Saisonstart ohne Judge und Stanton
Die New York Yankees sind schon wieder das Lazarett der Liga: Dass die Starting-Rotation zu Saisonbeginn auf James Paxton und das ganze Jahr über auf Luis Severino verzichten muss, stand schon länger fest. Inzwischen wurden auch die Befürchtungen bestätigt, dass die beiden Top-Slugger Aaron Judge und Giancarlo Stanton nicht rechtzeitig zum Opening Day fit werden. Stanton laboriert an einer Wadenverletzung, Judge hat Probleme mit der Schulter, die bis in den Brustbereich ausstrahlen. Für beide Spieler gibt es noch keinen Zeitplan für eine mögliche Rückkehr; als grober Anhaltswert ist die Rede von Mitte bis Ende April.

Sorgen um Sale und Canning
Die Boston Red Sox können sich über das Verletzungspech des Erzrivalen nicht mal klammheimlich freuen, denn sie haben ihre eigenen Probleme. Ihr Top-Pitcher Chris Sale wird den Saisonbeginn verpassen und es ist völlig unklar, wie schlecht es um seinen Ellenbogen tatsächlich steht. Anfang der Woche ließ er seine Befunde von Dr. James Andrews untersuchen – eine Nachricht, die unter Baseballfans die Alarmglocken schrillen lässt, denn Dr. Andrews ist ein führender Spezialist für die berüchtigte Tommy-John-Surgery (TJS). Immerhin scheint es bei Sale laut verschiedenen Quellen nicht auf eine TJS hinauszulaufen, aber die Unklarheit über die Verletzung ist immer noch so groß, dass derzeit eine dritte Meinung eingeholt wird.

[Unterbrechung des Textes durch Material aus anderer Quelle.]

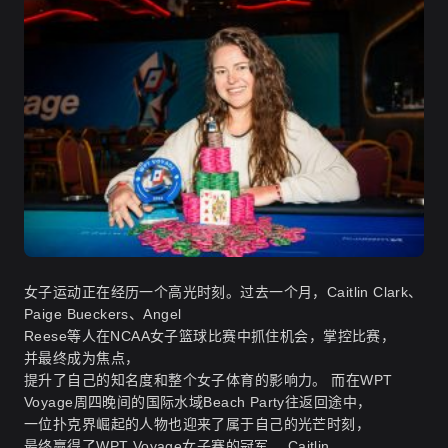
女子运动正在经历一个高光时刻。过去一个月，Caitlin Clark、
Paige Bueckers、Angel
Reese等人在NCAA女子篮球比赛中抓住机会，掌控比赛，
并最终成为焦点，
提升了自己的知名度和整个女子体育的影响力。 而在WPT
Voyage周四晚间的国际水域Beach Party往返回途中，
一位扑克界崛起的人物也迎来了属于自己的光芒时刻，
最终赢得了WPT Voyage女子赛的冠军。 Caitlin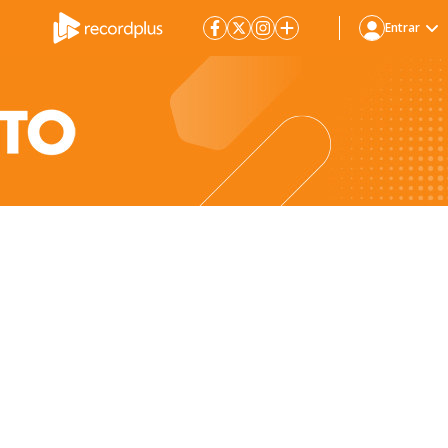
Entrar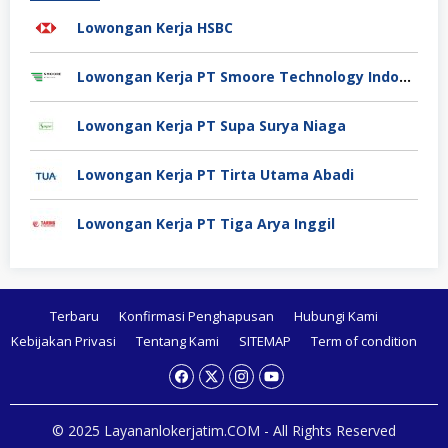
Lowongan Kerja HSBC
Lowongan Kerja PT Smoore Technology Indonesia
Lowongan Kerja PT Supa Surya Niaga
Lowongan Kerja PT Tirta Utama Abadi
Lowongan Kerja PT Tiga Arya Inggil
Terbaru
Konfirmasi Penghapusan
Hubungi Kami
Kebijakan Privasi
Tentang Kami
SITEMAP
Term of condition
© 2025 Layananlokerjatim.COM - All Rights Reserved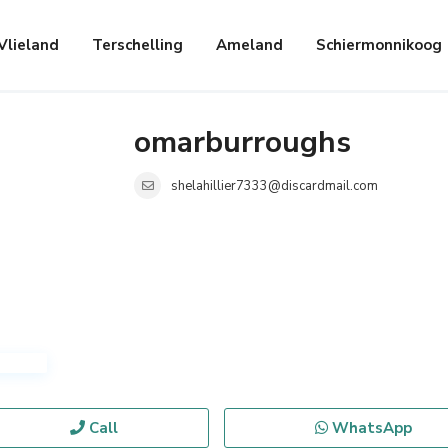
Vlieland
Terschelling
Ameland
Schiermonnikoog
omarburroughs
shelahillier7333@discardmail.com
Call
WhatsApp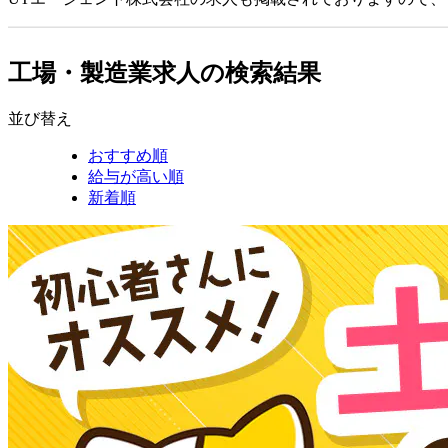
工場・製造業求人の検索結果
並び替え
おすすめ順
給与が高い順
新着順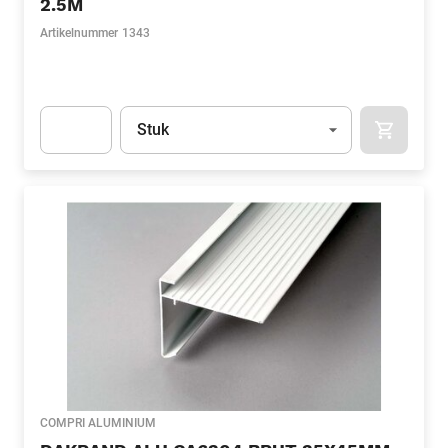
2.5M
Artikelnummer
1343
Eenheid
(Optioneel)
Stuk
APOK.CA
Apok.Product.Detail.AddToCart.Quantity
(Optioneel)
COMPRI ALUMINIUM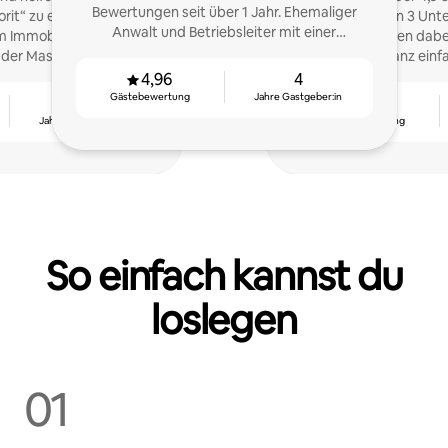
Bewertungen seit über 1 Jahr. Ehemaliger
rit“ zu erhalten. Über
3.000 Gäste in 3 Unte
Anwalt und Betriebsleiter mit einer
im Immobilienmarketing,
Gastgeber:innen dabe
Leidenschaft für das Gastgeben. In Oakland
n der Masse abheben zu
Einkünfte ganz einf
ansässig.
ssen.
4,96
4
Gästebewertung
Jahre Gastgeber:in
3
4,94
Jahre Gastgeber:in
Gästebewertung
So einfach kannst du
loslegen
01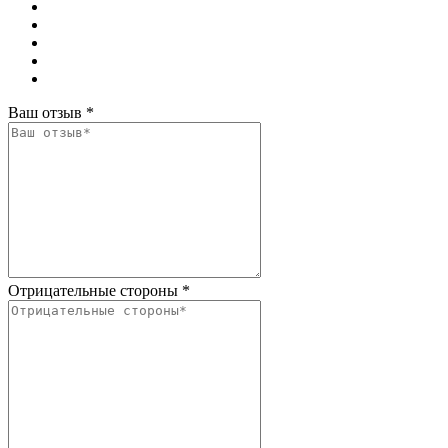
Ваш отзыв
*
Отрицательные стороны
*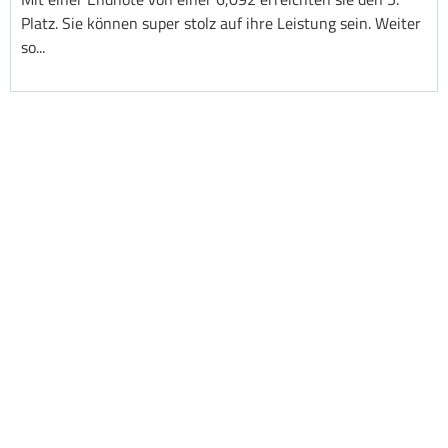
Platz. Sie können super stolz auf ihre Leistung sein. Weiter
so...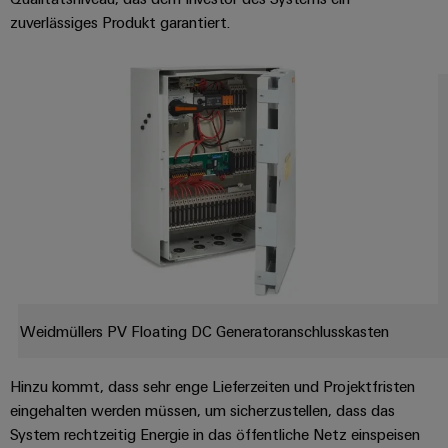
zuverlässiges Produkt garantiert.
Weidmüllers PV Floating DC Generatoranschlusskasten
Hinzu kommt, dass sehr enge Lieferzeiten und Projektfristen
eingehalten werden müssen, um sicherzustellen, dass das
System rechtzeitig Energie in das öffentliche Netz einspeisen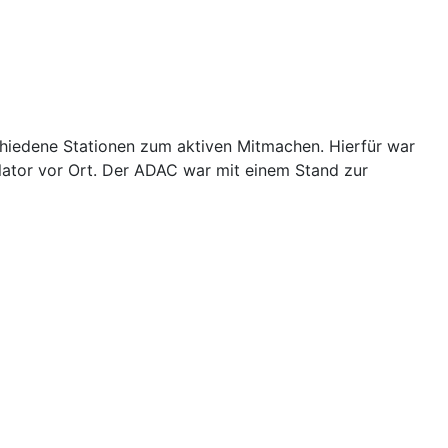
hiedene Stationen zum aktiven Mitmachen. Hierfür war
ator vor Ort. Der ADAC war mit einem Stand zur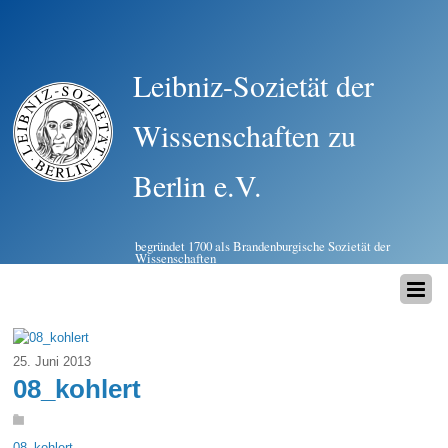
Leibniz-Sozietät der
Wissenschaften zu
Berlin e.V.
begründet 1700 als Brandenburgische Sozietät der
Wissenschaften
25. Juni 2013
08_kohlert
08_kohlert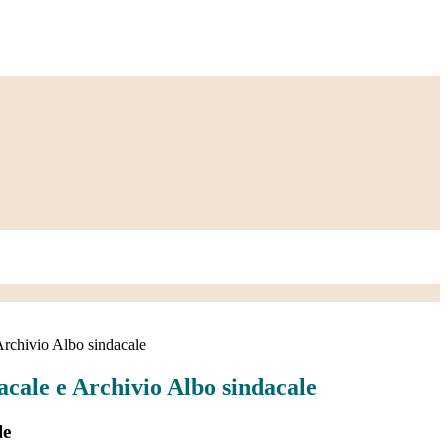
Archivio Albo sindacale
acale e Archivio Albo sindacale
le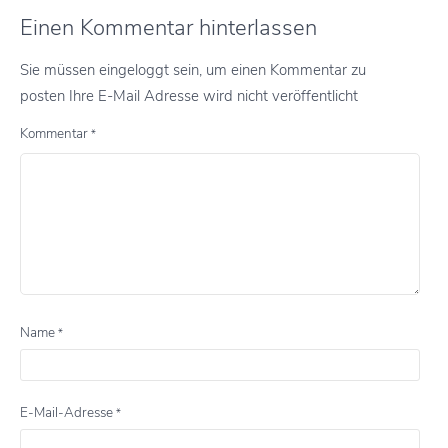
Einen Kommentar hinterlassen
Sie müssen eingeloggt sein, um einen Kommentar zu
posten Ihre E-Mail Adresse wird nicht veröffentlicht
Kommentar
*
Name
*
E-Mail-Adresse
*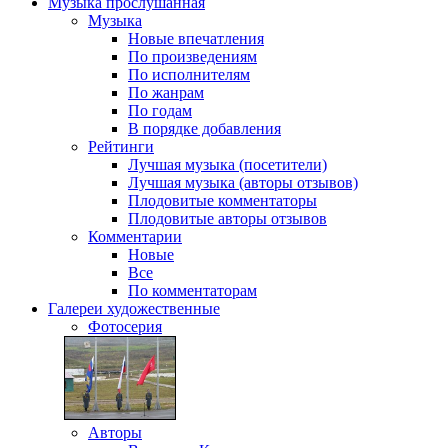
Музыка
прослушанная
Музыка
Новые впечатления
По произведениям
По исполнителям
По жанрам
По годам
В порядке добавления
Рейтинги
Лучшая музыка (посетители)
Лучшая музыка (авторы отзывов)
Плодовитые комментаторы
Плодовитые авторы отзывов
Комментарии
Новые
Все
По комментаторам
Галереи
художественные
Фотосерия
Авторы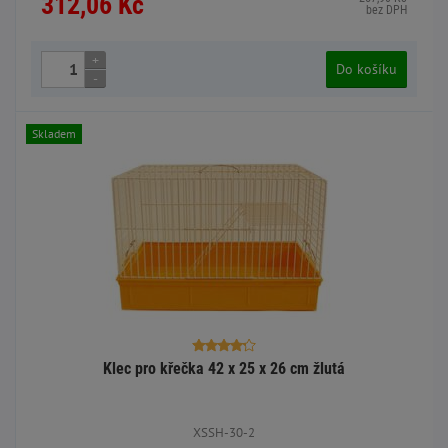
312,06 Kč
bez DPH
+
Do košíku
-
Skladem
Klec pro křečka 42 x 25 x 26 cm žlutá
XSSH-30-2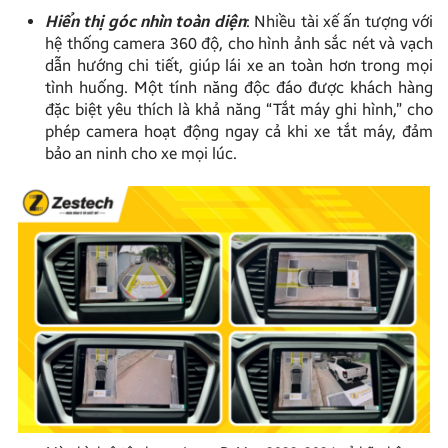
Hiển thị góc nhìn toàn diện
: Nhiều tài xế ấn tượng với
hệ thống camera 360 độ, cho hình ảnh sắc nét và vạch
dẫn hướng chi tiết, giúp lái xe an toàn hơn trong mọi
tình huống. Một tính năng độc đáo được khách hàng
đặc biệt yêu thích là khả năng “Tắt máy ghi hình,” cho
phép camera hoạt động ngay cả khi xe tắt máy, đảm
bảo an ninh cho xe mọi lúc.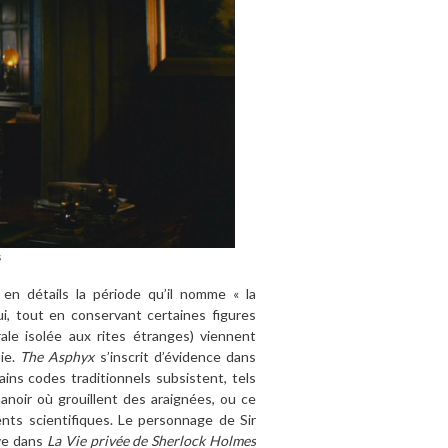
s
en détails la période qu’il nomme « la
ui, tout en conservant certaines figures
le isolée aux rites étranges) viennent
pie.
The Asphyx
s’inscrit d’évidence dans
ns codes traditionnels subsistent, tels
noir où grouillent des araignées, ou ce
ents scientifiques. Le personnage de Sir
ve dans
La Vie privée de Sherlock Holmes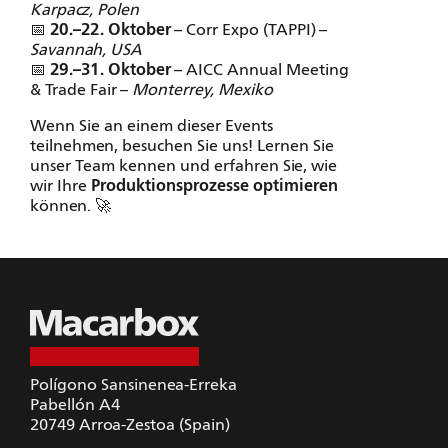
Karpacz, Polen
📅
20.–22. Oktober
– Corr Expo (TAPPI) –
Savannah, USA
📅
29.–31. Oktober
– AICC Annual Meeting
& Trade Fair –
Monterrey, Mexiko
Wenn Sie an einem dieser Events
teilnehmen, besuchen Sie uns! Lernen Sie
unser Team kennen und erfahren Sie, wie
wir Ihre
Produktionsprozesse optimieren
können. 🚀
Polígono Sansinenea-Erreka
Pabellón A4
20749
Arroa-Zestoa (Spain)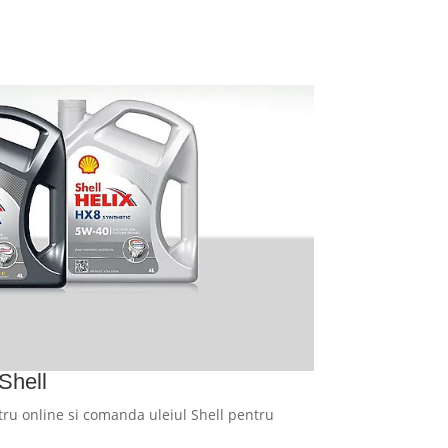
Shell
ru online si comanda uleiul Shell pentru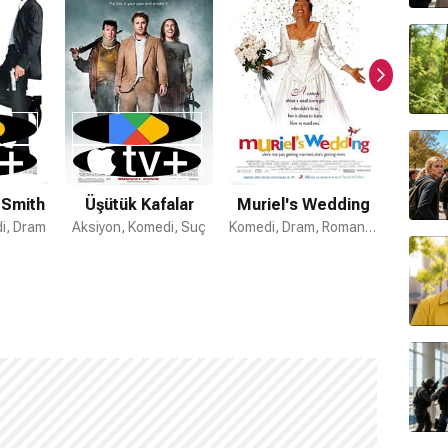
 Smith
Üşütük Kafalar
Muriel's Wedding
Rüya
i, Dram
Aksiyon, Komedi, Suç
Komedi, Dram, Romantik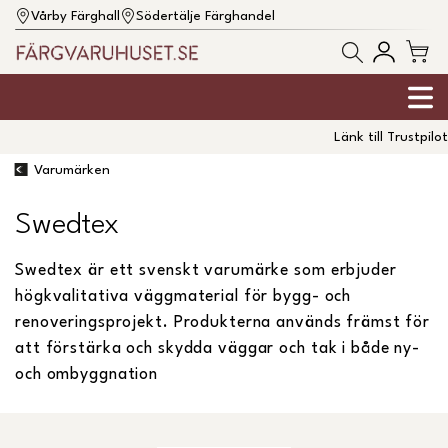
Vårby Färghall
Södertälje Färghandel
Länk till Trustpilot
Varumärken
Swedtex
Swedtex är ett svenskt varumärke som erbjuder
högkvalitativa väggmaterial för bygg- och
renoveringsprojekt. Produkterna används främst för
att förstärka och skydda väggar och tak i både ny-
och ombyggnation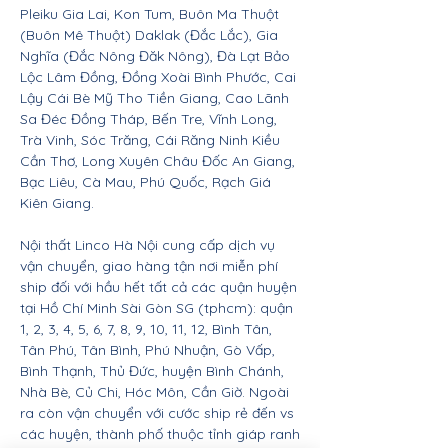
Pleiku Gia Lai, Kon Tum, Buôn Ma Thuột
(Buôn Mê Thuột) Daklak (Đắc Lắc), Gia
Nghĩa (Đắc Nông Đăk Nông), Đà Lạt Bảo
Lộc Lâm Đồng, Đồng Xoài Bình Phước, Cai
Lậy Cái Bè Mỹ Tho Tiền Giang, Cao Lãnh
Sa Đéc Đồng Tháp, Bến Tre, Vĩnh Long,
Trà Vinh, Sóc Trăng, Cái Răng Ninh Kiều
Cần Thơ, Long Xuyên Châu Đốc An Giang,
Bạc Liêu, Cà Mau, Phú Quốc, Rạch Giá
Kiên Giang.
Nội thất Linco Hà Nội cung cấp dịch vụ
vận chuyển, giao hàng tận nơi miễn phí
ship đối với hầu hết tất cả các quận huyện
tại Hồ Chí Minh Sài Gòn SG (tphcm): quận
1, 2, 3, 4, 5, 6, 7, 8, 9, 10, 11, 12, Bình Tân,
Tân Phú, Tân Bình, Phú Nhuận, Gò Vấp,
Bình Thạnh, Thủ Đức, huyện Bình Chánh,
Nhà Bè, Củ Chi, Hóc Môn, Cần Giờ. Ngoài
ra còn vận chuyển với cước ship rẻ đến vs
các huyện, thành phố thuộc tỉnh giáp ranh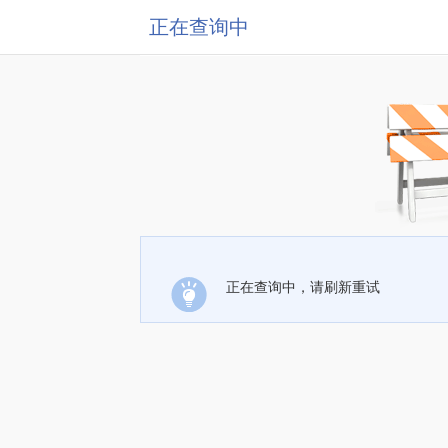
正在查询中
正在查询中，请刷新重试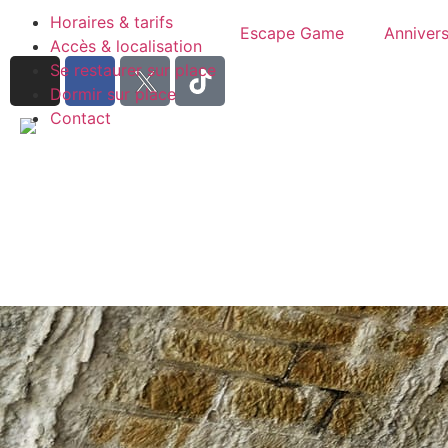
Horaires & tarifs
Escape Game
Annivers
Accès & localisation
Se restaurer sur place
Dormir sur place
Contact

In einer ähnlichen Lage befindet sich Griffin Canning von den Los Angeles Angels. Der junge Starter musste schon die letzte Saison vorzeitig wegen Ellenbogenproblemen beenden und unterzieht sich derzeit mehreren Untersuchungen. Auch bei ihm besteht das Worst-Case-Szenario darin, dass er sich einer TJS unterziehen muss.

Corona-Auswirkungen nicht absehbar
In Italien, der Schweiz und anderen Staaten wurden bereits zahlreiche Fußballspiele ausgesetzt, in Japan werden die Spring-Training-Spiele der Nippon Baseball League derzeit ohne Zuschauer ausgetragen und gestern gab es im College-Basketball die ersten Spielabsagen im US-Sport. In diesem Licht drängt sich die Frage auf, ob das Coronavirus sich auch auf die bevorstehende MLB-Saison auswirkt. Eine befriedigende Antwort darauf kann zum jetzigen Zeitpunkt niemand geben. Bislang gibt es keine Pläne, Spiele abzusagen, zu verlegen oder die Öffentlichkeit auszuschließen, aber die Lage kann sich natürlich täglich ändern. MLB-Commissioner Rob Manfred hat eine Arbeitsgruppe eingesetzt, die die weitere Entwicklung beobachtet und bei Bedarf Maßnahmen vorschlägt. In einem Schreiben an alle Klubs wurde empfohlen, derzeit auf Autogramme und Händeschütteln zu verzichten, keine Reisen in besonders betroffene Länder zu unternehmen, laufend Kontakt mit den örtlichen Gesundheitsbehörden zu halten und sicherzustellen, dass alle Spieler gegen Grippe geimpft sind. Davon abgesehen bleibt dem professionellen Baseball nur dasselbe übrig wie uns allen: abwarten, was noch kommt.